Anthony Pompliano, who was head of the company’s growth team for three weeks in the summer of 2015, has filed a lawsuit claiming Snap lured him away from Facebook by lying about key growth numbers, then fired him after he confronted executives with his concerns.
The lawsuit claims that the root cause of Snap's alleged falsifications was a desire to boost the company’s value for its upcoming IPO. In November, the messaging company filed confidentially for its public offering, confirming rumors that had swirled around Silicon Valley for months. Snapchat will reportedly seek a valuation of between $20 billion and $25 billion with its offering, a number not far off from the reported $20 billion valuation it secured in May with a $1.8 billion fundraising.
A Snap spokesperson refuted the allegations put forth in the suit. "It has no merit," spokeswoman Mary Ritti told Variety. "It is totally made up by a disgruntled former employee."

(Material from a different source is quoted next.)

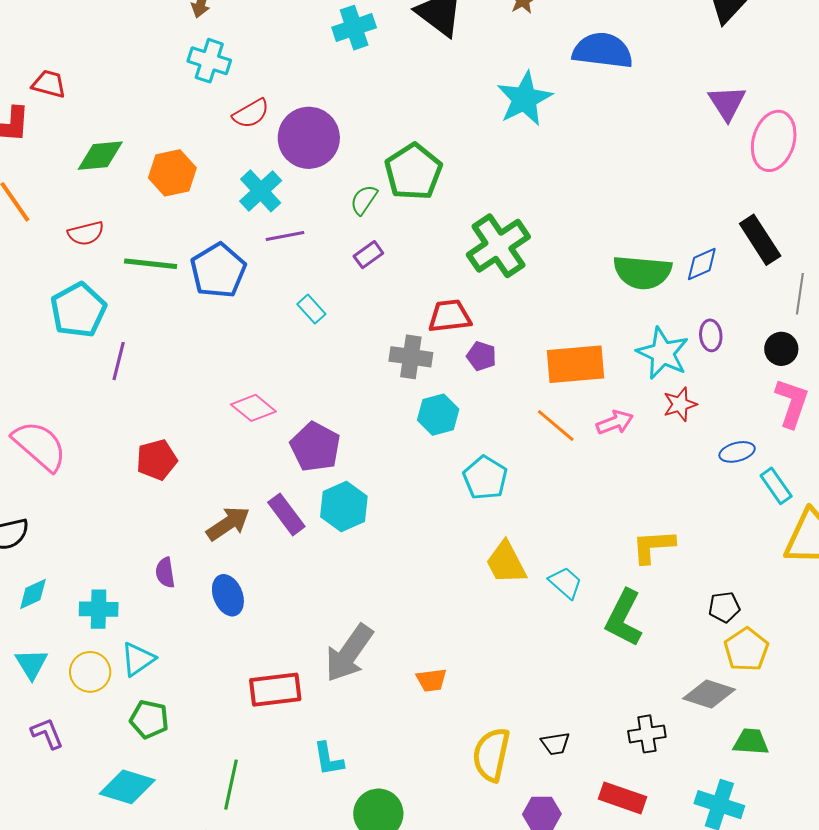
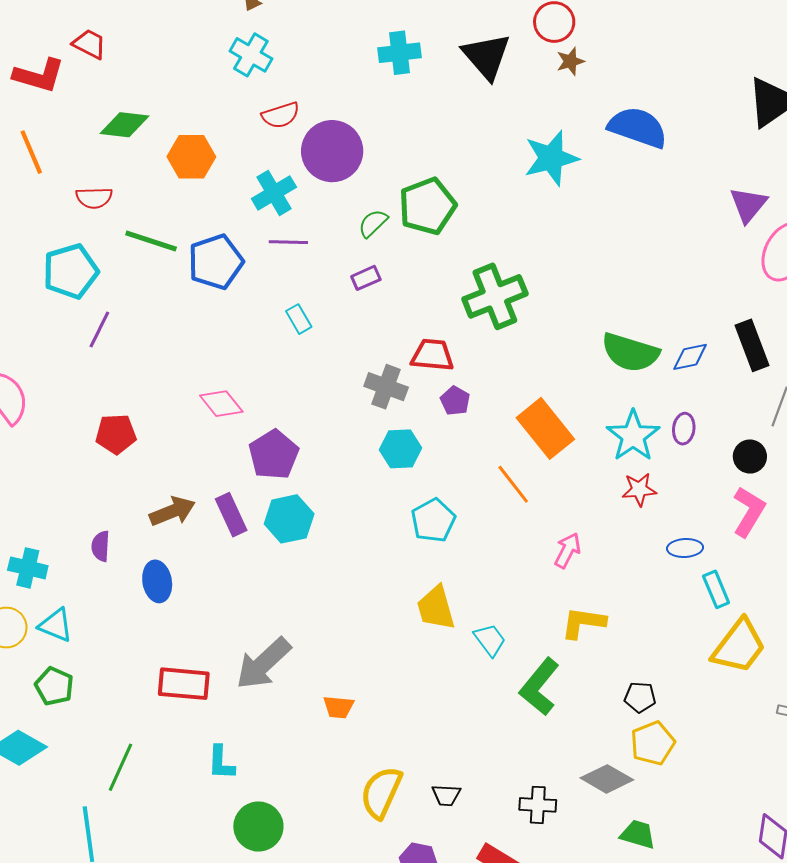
orange rectangle: (575, 364) -> (545, 428), turned 44
pink arrow: (615, 422) -> (568, 550), moved, turned -54
cyan triangle: (138, 659) -> (56, 625), turned 45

Snap isn't the only tech darling to be accused of some sleight of hand in reporting its metrics. It was revealed in September that Facebook (NASDAQ: FB)—Snapchat’s biggest rival and Pompliano’s previous employer—had been inflating its reported average video view time for years. A few months later, the social media giant announced it was correcting several additional issues so as not to exaggerate audience engagement with ads, live video reaction counts and use of the “like” and “share” buttons. Facebook’s share price took a minor tumble in the fallout, but the company's stock has since begun to bounce back.
Snap, meanwhile, could hit the public markets as soon as March—if all goes according to plan. And with this lawsuit, it appears there actually may be an “if" to contend with.